While plaintiff asks the court to direct CDCR to accommodate his medical needs, CDCR is not a party to this lawsuit. The court cannot issue an order against individuals or institutions who are not parties to a suit pending before it. See Zenith Radio Corp. v. Hazeltine Research, Inc., 395 U.S. 100, 112 (1969). See also Zepeda v. United States Immigration Service, 753 F.2d 719, 727 (9th Cir. 1985) ("A federal court may issue an injunction if it has personal jurisdiction over the parties and subject matter jurisdiction over the claim; it may not attempt to determine the rights of persons not before the court.").

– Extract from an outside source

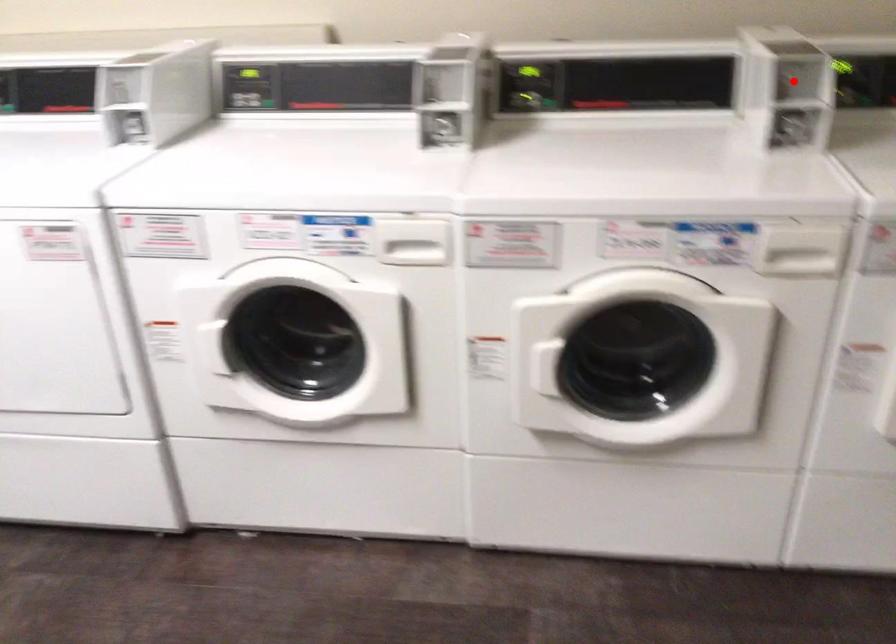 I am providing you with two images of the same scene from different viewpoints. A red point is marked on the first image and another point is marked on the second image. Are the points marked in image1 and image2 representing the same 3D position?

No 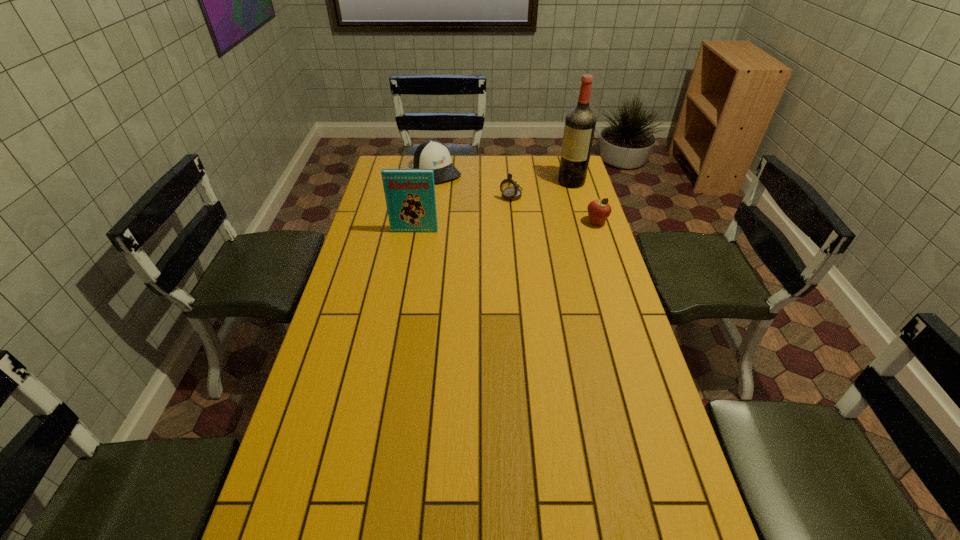 At what (x,y) coordinates should I click in order to perform the action: click on free point between the liquor and the cap. Please return your answer as a coordinate pair (x, y). Image resolution: width=960 pixels, height=540 pixels. Looking at the image, I should click on (504, 176).

Find the location of a particular element. empty space that is in between the cap and the tallest object is located at coordinates (504, 176).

Accordingly, it is hereby RECOMMENDED that plaintiff's January 4, 2010, motion for a preliminary injunction be denied.
These findings and recommendations are submitted to the United States District Judge assigned to the case, pursuant to the provisions of 28 U.S.C. § 636(b)(1). Within 14 days after being served with these findings and recommendations, any party may file written objections with the court and serve a copy on all parties. Such a document should be captioned "Objections to Magistrate Judge's Findings and Recommendations." Failure to file objections within the specified time may waive the right to appeal the District Court's order. Turner v. Duncan, 158 F.3d 449, 455 (9th Cir. 1998); Martinez v. Ylst, 951 F.2d 1153 (9th Cir. 1991).